ADR-007: Deterministic Identification & Provenance

Status

Adopted (Q1 2026 Strategy)

Context

Evidence is only valuable if it is reproducible and verifiable ("same run = same IDs"). Random UUIDs break reproducibility and make deduplication difficult. We need a "content-addressed" identification scheme.

Decision

Assay will implement a strict deterministic identification scheme based on RFC 8785 (JSON Canonicalization Scheme) and Blake3/SHA-256 hashing.

1. Canonicalization (RFC 8785)

Before any hashing or signing, all JSON payloads MUST be canonicalized using JCS: 1. Keys Sorted: Lexicographically. 2. Whitespace Removed: No insigificant whitespace. 3. UTF-8: Strict encoding. 4. Numbers: IEEE 754 representation normalization (e.g. 1.0 -> 1).

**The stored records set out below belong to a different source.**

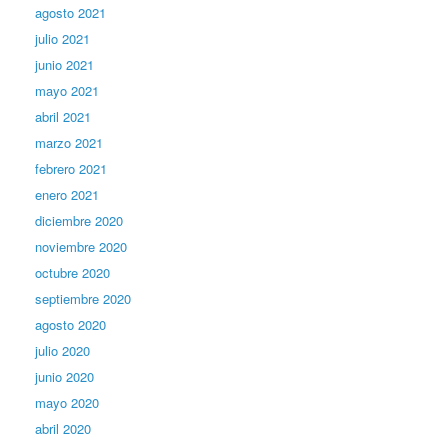
agosto 2021
julio 2021
junio 2021
mayo 2021
abril 2021
marzo 2021
febrero 2021
enero 2021
diciembre 2020
noviembre 2020
octubre 2020
septiembre 2020
agosto 2020
julio 2020
junio 2020
mayo 2020
abril 2020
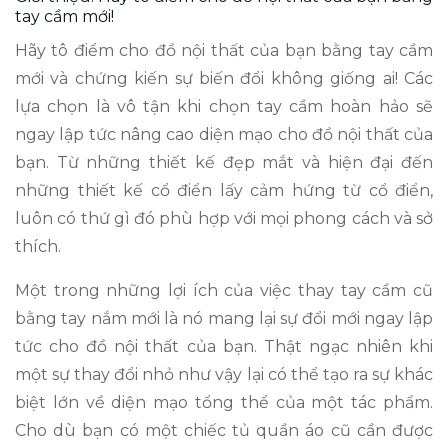
tay cầm mới!
Hãy tô điểm cho đồ nội thất của bạn bằng tay cầm
mới và chứng kiến sự biến đổi không giống ai! Các
lựa chọn là vô tận khi chọn tay cầm hoàn hảo sẽ
ngay lập tức nâng cao diện mạo cho đồ nội thất của
bạn. Từ những thiết kế đẹp mắt và hiện đại đến
những thiết kế cổ điển lấy cảm hứng từ cổ điển,
luôn có thứ gì đó phù hợp với mọi phong cách và sở
thích.
Một trong những lợi ích của việc thay tay cầm cũ
bằng tay nắm mới là nó mang lại sự đổi mới ngay lập
tức cho đồ nội thất của bạn. Thật ngạc nhiên khi
một sự thay đổi nhỏ như vậy lại có thể tạo ra sự khác
biệt lớn về diện mạo tổng thể của một tác phẩm.
Cho dù bạn có một chiếc tủ quần áo cũ cần được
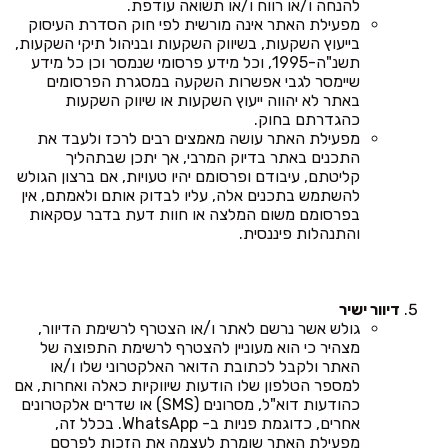
להנחה ו/או רווח ו/או תשואה עודפת.
מפעילת האתר אינה מורשית לפי חוק הסדרת העיסוק
בייעוץ השקעות, בשיווק השקעות ובניהול תיקי השקעות,
תשנ"ה-1995, וכל מידע פרסומי שנמסר וכן כל מידע
שיימסר לגבי אפשרות השקעה במסגרת הפרסומים
באתר לא יהווה ייעוץ השקעות או שיווק השקעות
כהגדרתם בחוק.
מפעילת האתר עושה מאמצים רבים לרכז ולעבד את
התכנים באתר בדיוק המרבי, אך יתכן שבתהליך
קליטתם, עיבודם ופרסומם יהיו טעויות, אם ברצון הגולש
להשתמש בתכנים אלה, עליו לבדוק אותם ולאמתם, אין
בפרסומם משום המלצה או חוות דעת בדבר עסקאות
והתנהלות פיננסית.
דיוור ישיר
גולש אשר נרשם לאתר ו/או הצטרף לרשימת הדיוור,
מצהיר כי הוא מעוניין להצטרף לרשימת התפוצה של
האתר ולקבל לכתובת הדואר האלקטרוני שלו ו/או
למספר הטלפון שלו הודעות שיווקיות כאלה ואחרות, אם
כהודעות דוא"ל, מסרונים (SMS) או שדרים אלקטרונים
אחרים, כדוגמת פניות ב- WhatsApp. בכלל זה,
מפעילת האתר שומרת לעצמה את הזכות לפרסם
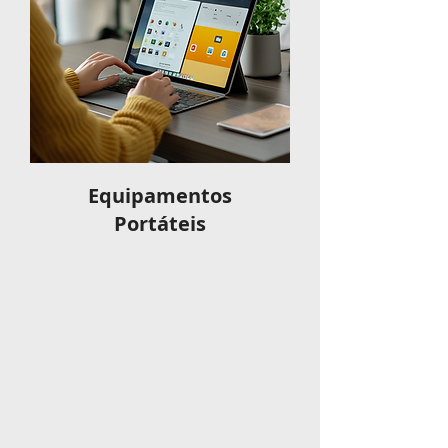
Equipamentos
Portáteis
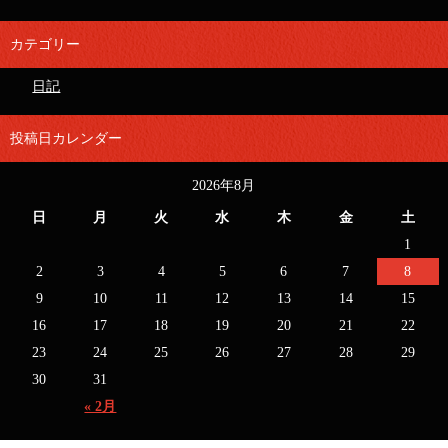
カテゴリー
日記
投稿日カレンダー
2026年8月
日
月
火
水
木
金
土
1
2
3
4
5
6
7
8
9
10
11
12
13
14
15
16
17
18
19
20
21
22
23
24
25
26
27
28
29
30
31
« 2月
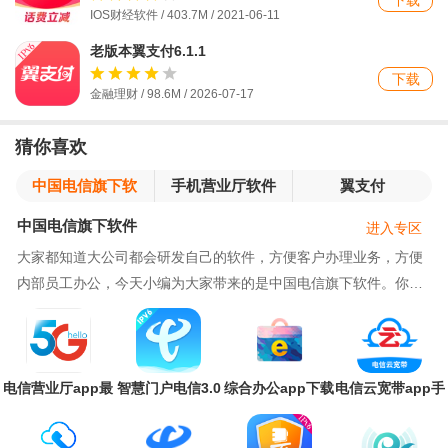
下载
IOS财经软件 / 403.7M / 2021-06-11
老版本翼支付6.1.1
下载
金融理财 / 98.6M / 2026-07-17
猜你喜欢
中国电信旗下软
手机营业厅软件
翼支付
件
中国电信旗下软件
进入专区
大家都知道大公司都会研发自己的软件，方便客户办理业务，方便
内部员工办公，今天小编为大家带来的是中国电信旗下软件。你一
定不陌生，因为你也许是电信的客户，办理电信的
电信营业厅app最
智慧门户电信3.0
综合办公app下载
电信云宽带app手
新版本
官方版
官方
机版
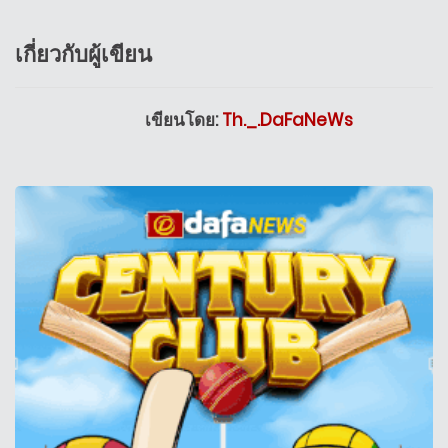
เกี่ยวกับผู้เขียน
เขียนโดย:
Th._.DaFaNeWs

2. Event ID (Content-Addressed)

The event_id is derived from the canonical hash of the event content excluding the ID itself and variable request-time fields (like ingestion timestamps).

event_input = canonical_json({ schema_version, type, run, producer, policy_ref, payload })

event_id = "sha256:" + hex(sha256(event_input))

Invariant: Re-running the same command with the same inputs, environment, and policy MUST produce the exact same event_id sequence.

3. Run ID (Stable Context)

To allow "Golden Test" comparison of runs, the run_id can be generated in two modes:

  1. Strict/Replay Mode: Derived from input context. run_id = "run_" + base64url(sha256(repo_root + policy_hash + command + strict_env_hash))
  2. Live Mode: Time-ordered UUID v7 (for efficient DB indexing).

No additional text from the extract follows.